After watching last night’s screenings on Ricardo Dominguez, the Zapatista Movement, and the Yes Men, and talking about “Flood Net”, I began to contemplate the differences between in person and online protesting.

Something I thought about a lot was how the message or goal of in person protests is often muddled by characterizations that media makes. With footage of the protests or movements and actual faces to put characterizations on, it is easy for the media to demonize a movement or devalue it. One clear example of this is the media’s unfair representation of the Black Lives Matter movement. Instead of focusing on the goal of the movement, many people attack it and this can be directly linked to how the media portrays BLM.

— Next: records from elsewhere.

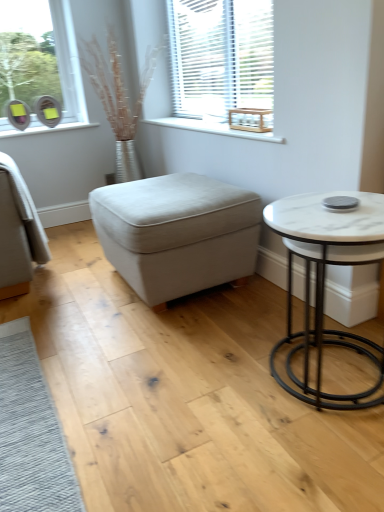 What are the coordinates of `free location in front of white marble table at right` in the screenshot? It's located at (312, 463). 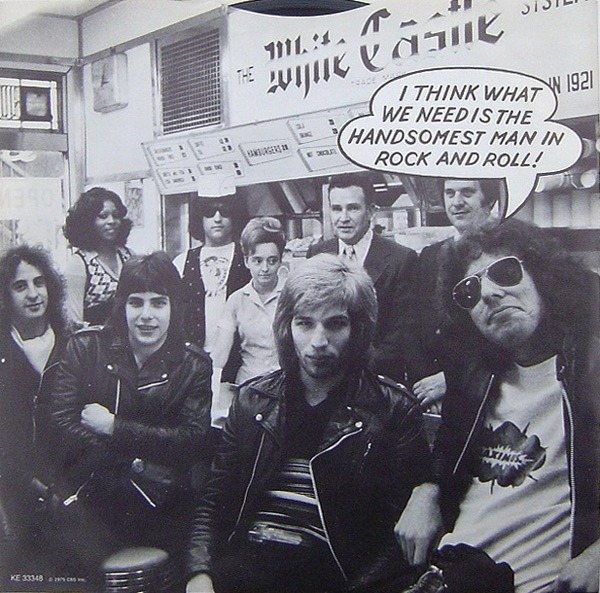 Locate an element on the screen. This screenshot has height=593, width=600. vent is located at coordinates (191, 76). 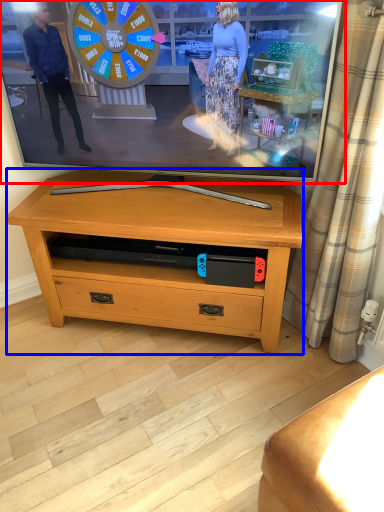 Question: Which object appears farthest to the camera in this image, television (highlighted by a red box) or table (highlighted by a blue box)?

Choices:
 (A) television
 (B) table

Answer: (B) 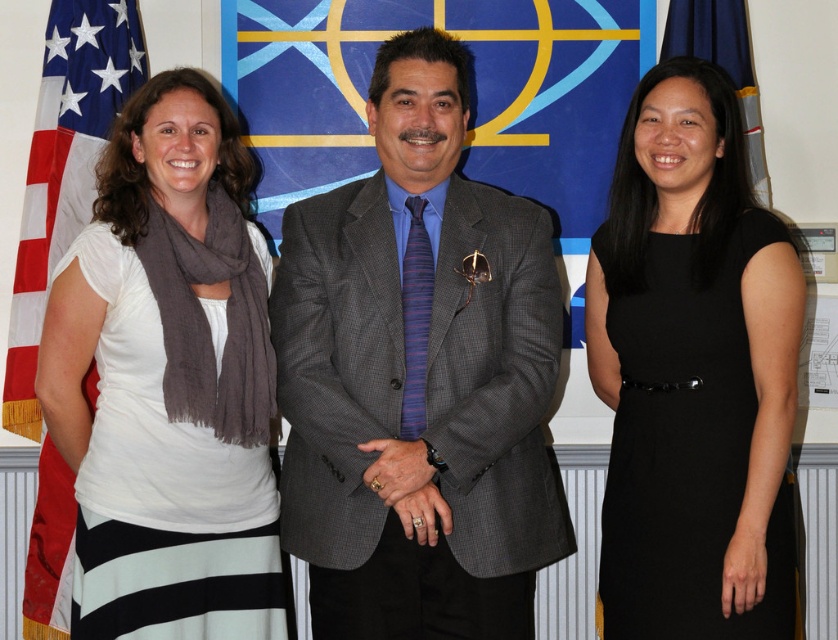 Question: Does gray textured suit at center have a smaller size compared to white cotton scarf at left?

Choices:
 (A) no
 (B) yes

Answer: (A)

Question: Which object is closer to the camera taking this photo?

Choices:
 (A) red fabric flag at left
 (B) black satin dress at right

Answer: (B)

Question: Which is farther from the white cotton scarf at left?

Choices:
 (A) black satin dress at right
 (B) gray textured suit at center
 (C) blue fabric flag at upper right
 (D) red fabric flag at left

Answer: (C)

Question: Estimate the real-world distances between objects in this image. Which object is farther from the black satin dress at right?

Choices:
 (A) white cotton scarf at left
 (B) blue fabric flag at upper right
 (C) gray textured suit at center
 (D) red fabric flag at left

Answer: (D)

Question: Can you confirm if black satin dress at right is positioned above blue fabric flag at upper right?

Choices:
 (A) yes
 (B) no

Answer: (B)

Question: Can you confirm if black satin dress at right is positioned above blue fabric flag at upper right?

Choices:
 (A) no
 (B) yes

Answer: (A) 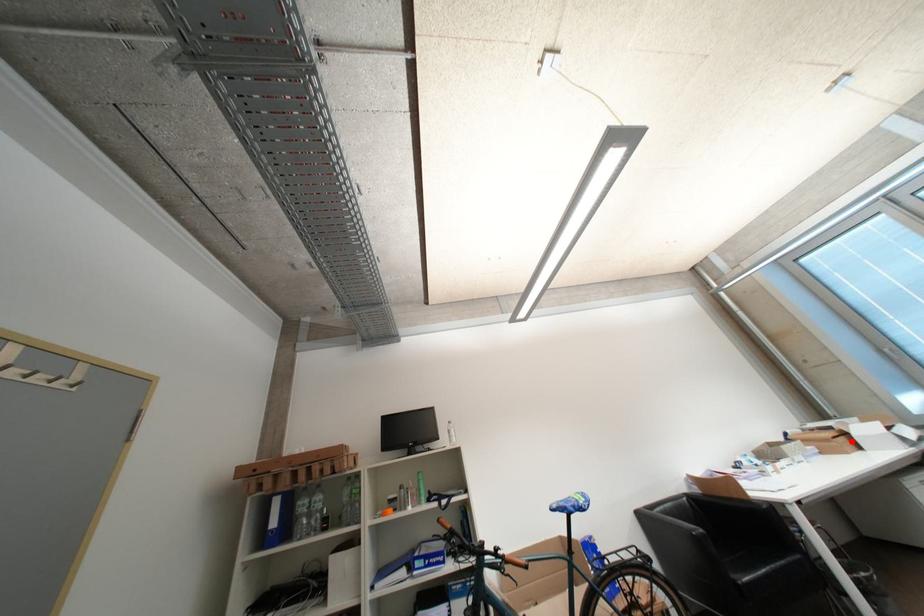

Alternatively, online media protests are more or less anonymous (for example the Zapatista/Flood Net one). With online media protests, could we get a movements message out there more efficiently? By this I mean, if the media is unable to put faces to a movement or showcase footage of a protest, wouldn’t we just have to focus on the movement’s message? The internet provides a platform for being anonymous, it is almost a universal tool, so why not use to protest in a way that empowers a movement? Maybe online protesting could be an answer to the misrepresentation of social movements?

On another hand, could this also be someone harmful? Do we need to be able to see who if affected by events, in other words, is it important that we aren’t anonymous as advocated?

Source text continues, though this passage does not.